Problem description:
Start at the line below containing "Vertailu kehitysympäristön ja" and stop at the line containing "merkittäviä eroja myös". Repeat every line of that stretch exactly, and nothing outside it.

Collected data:

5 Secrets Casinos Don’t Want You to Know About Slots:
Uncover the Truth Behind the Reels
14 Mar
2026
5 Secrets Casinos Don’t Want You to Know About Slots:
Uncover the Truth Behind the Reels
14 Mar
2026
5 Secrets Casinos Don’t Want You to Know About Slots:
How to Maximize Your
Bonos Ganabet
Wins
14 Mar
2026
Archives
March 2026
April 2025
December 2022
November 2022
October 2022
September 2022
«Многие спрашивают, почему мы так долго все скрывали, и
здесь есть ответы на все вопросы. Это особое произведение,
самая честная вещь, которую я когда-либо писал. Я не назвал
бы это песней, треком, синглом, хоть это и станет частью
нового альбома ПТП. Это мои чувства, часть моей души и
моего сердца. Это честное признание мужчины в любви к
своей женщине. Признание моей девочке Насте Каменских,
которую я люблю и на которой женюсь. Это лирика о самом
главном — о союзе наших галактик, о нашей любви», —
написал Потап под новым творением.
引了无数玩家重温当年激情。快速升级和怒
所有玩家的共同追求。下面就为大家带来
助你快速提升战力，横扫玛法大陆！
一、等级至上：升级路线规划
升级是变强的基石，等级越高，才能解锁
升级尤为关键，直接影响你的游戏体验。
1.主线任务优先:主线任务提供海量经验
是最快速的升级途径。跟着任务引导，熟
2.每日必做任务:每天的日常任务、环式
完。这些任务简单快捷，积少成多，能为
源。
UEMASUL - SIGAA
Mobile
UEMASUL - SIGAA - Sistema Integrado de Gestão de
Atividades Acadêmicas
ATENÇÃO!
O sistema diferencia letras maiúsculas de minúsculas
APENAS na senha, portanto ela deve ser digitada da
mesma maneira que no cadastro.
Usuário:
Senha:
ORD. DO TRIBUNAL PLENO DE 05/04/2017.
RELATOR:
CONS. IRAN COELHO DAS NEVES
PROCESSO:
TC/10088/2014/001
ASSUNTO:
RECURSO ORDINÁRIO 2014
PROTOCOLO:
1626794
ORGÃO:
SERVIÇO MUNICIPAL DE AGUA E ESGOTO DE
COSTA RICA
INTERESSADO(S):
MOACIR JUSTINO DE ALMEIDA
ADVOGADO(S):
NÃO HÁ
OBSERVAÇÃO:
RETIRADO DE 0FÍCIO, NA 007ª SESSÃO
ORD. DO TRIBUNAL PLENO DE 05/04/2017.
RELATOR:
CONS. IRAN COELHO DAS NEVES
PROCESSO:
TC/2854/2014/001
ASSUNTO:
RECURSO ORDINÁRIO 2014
--
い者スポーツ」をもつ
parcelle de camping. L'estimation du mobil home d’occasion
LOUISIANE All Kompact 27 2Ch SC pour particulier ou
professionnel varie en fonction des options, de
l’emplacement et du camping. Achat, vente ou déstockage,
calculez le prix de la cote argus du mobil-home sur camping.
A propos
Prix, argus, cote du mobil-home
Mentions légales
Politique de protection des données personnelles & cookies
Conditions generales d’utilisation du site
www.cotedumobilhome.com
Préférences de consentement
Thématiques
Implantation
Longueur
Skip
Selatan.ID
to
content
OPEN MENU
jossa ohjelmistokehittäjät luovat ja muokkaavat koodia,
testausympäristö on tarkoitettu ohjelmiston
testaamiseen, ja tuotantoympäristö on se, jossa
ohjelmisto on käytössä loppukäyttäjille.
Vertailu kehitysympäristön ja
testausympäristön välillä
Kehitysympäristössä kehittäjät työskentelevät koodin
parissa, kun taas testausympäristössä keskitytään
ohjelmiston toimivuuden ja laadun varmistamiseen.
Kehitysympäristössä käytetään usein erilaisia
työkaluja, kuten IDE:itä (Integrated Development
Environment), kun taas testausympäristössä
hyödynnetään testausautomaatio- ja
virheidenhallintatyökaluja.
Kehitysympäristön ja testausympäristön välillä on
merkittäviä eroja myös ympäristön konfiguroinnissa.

Solved problem:
Vertailu kehitysympäristön ja
testausympäristön välillä
Kehitysympäristössä kehittäjät työskentelevät koodin
parissa, kun taas testausympäristössä keskitytään
ohjelmiston toimivuuden ja laadun varmistamiseen.
Kehitysympäristössä käytetään usein erilaisia
työkaluja, kuten IDE:itä (Integrated Development
Environment), kun taas testausympäristössä
hyödynnetään testausautomaatio- ja
virheidenhallintatyökaluja.
Kehitysympäristön ja testausympäristön välillä on
merkittäviä eroja myös ympäristön konfiguroinnissa.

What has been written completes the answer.